Learning Objectives: Challenge the concept of Eustachian tube dysfunction. A study of the middle ear in unconscious, tracheotomized patients with severe brain damage who were unable to swallow, i.e., severely diminished ability to actively open the ET. Therapeutically Thoughts.
Background and Objective: The Eustachian tube (ET) is a conduit communicating the middle ear (ME) with the nasopharynx. The ET is usually passively collapsed, whereas its opening is an active process. The intermittent, transient ET opening is accepted as critical for maintaining ME pressure circa ambient pressure, i.e., keeping the normal ME function. Interference of fluid passage through the ET was termed “ET dysfunction”, implying the pathophysiology of chronic ME diseases, such as otitis media with effusion (OME), tympanic membrane atelectasis or development of cholesteatoma. Our objective was to study a unique group of patients with severely diminished ability to actively open the ET.
Patients and Methods: Unconscious, tracheotomized patients with severe brain damage who were unable to swallow, produce valsalva or yawn, and fed by gastric tubes were enrolled after obtaining an informed consent from the authorized guardian(s). Each patient underwent otoscopic examination, tympanometry, nasopharyngoscopy and evaluation of gag reflex and soft palate movement. Some patients underwent fiberoptic endoscopic evaluation of swallowing with sensory testing (FEESST).

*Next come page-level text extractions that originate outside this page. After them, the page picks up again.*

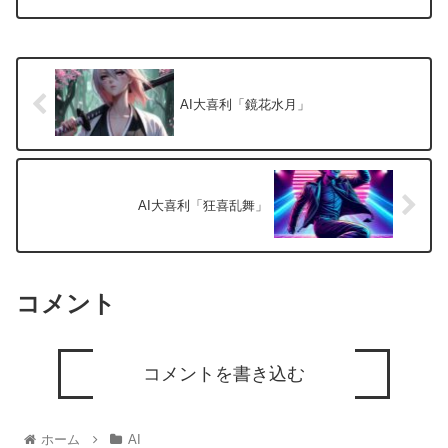
AI大喜利「鏡花水月」
AI大喜利「狂喜乱舞」
コメント
コメントを書き込む
ホーム
AI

Results: Of the 14 patients recruited, 11 were eligible and fully evaluated: nine males and 2 females, aged 18–79 years (average 53). The period of tube feeding and mechanical ventilation was 3–84 months (average 28). None had prior known or recorded otogenic illness. All patients lacked a gag reflex or palatal movement. Otoscopy of 22 ears revealed 10 with OME (45%, 5 patients) and 12 normal ears (55%, 6 patients). Tympanometry type B was documented in 11 ears, type As in 3 and A in 8.
Conclusion: Despite that all ears tested apparently had a dysfunctional ET, about half had a normal ME. This strongly reveals that the ET is an important but not the only factor maintaining and regulating ME pressure.